- Try it -
Omitting all pictures, retype the entries below exactly as given.

- Dataset content -
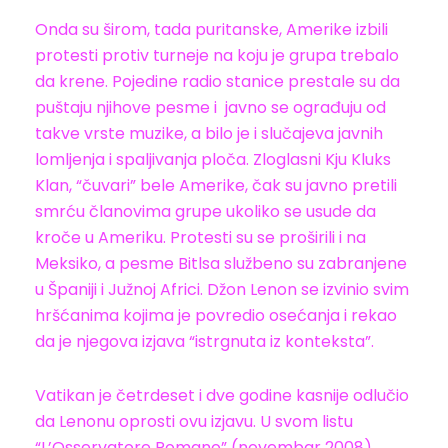
Onda su širom, tada puritanske, Amerike izbili
protesti protiv turneje na koju je grupa trebalo
da krene. Pojedine radio stanice prestale su da
puštaju njihove pesme i javno se ograđuju od
takve vrste muzike, a bilo je i slučajeva javnih
lomljenja i spaljivanja ploča. Zloglasni Kju Kluks
Klan, “čuvari” bele Amerike, čak su javno pretili
smrću članovima grupe ukoliko se usude da
kroče u Ameriku. Protesti su se proširili i na
Meksiko, a pesme Bitlsa službeno su zabranjene
u Španiji i Južnoj Africi. Džon Lenon se izvinio svim
hršćanima kojima je povredio osećanja i rekao
da je njegova izjava “istrgnuta iz konteksta”.
Vatikan je četrdeset i dve godine kasnije odlučio
da Lenonu oprosti ovu izjavu. U svom listu
“L’Osservatore Romano” (novembar 2008)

- Reply -
Onda su širom, tada puritanske, Amerike izbili
protesti protiv turneje na koju je grupa trebalo
da krene. Pojedine radio stanice prestale su da
puštaju njihove pesme i javno se ograđuju od
takve vrste muzike, a bilo je i slučajeva javnih
lomljenja i spaljivanja ploča. Zloglasni Kju Kluks
Klan, “čuvari” bele Amerike, čak su javno pretili
smrću članovima grupe ukoliko se usude da
kroče u Ameriku. Protesti su se proširili i na
Meksiko, a pesme Bitlsa službeno su zabranjene
u Španiji i Južnoj Africi. Džon Lenon se izvinio svim
hršćanima kojima je povredio osećanja i rekao
da je njegova izjava “istrgnuta iz konteksta”.
Vatikan je četrdeset i dve godine kasnije odlučio
da Lenonu oprosti ovu izjavu. U svom listu
“L’Osservatore Romano” (novembar 2008)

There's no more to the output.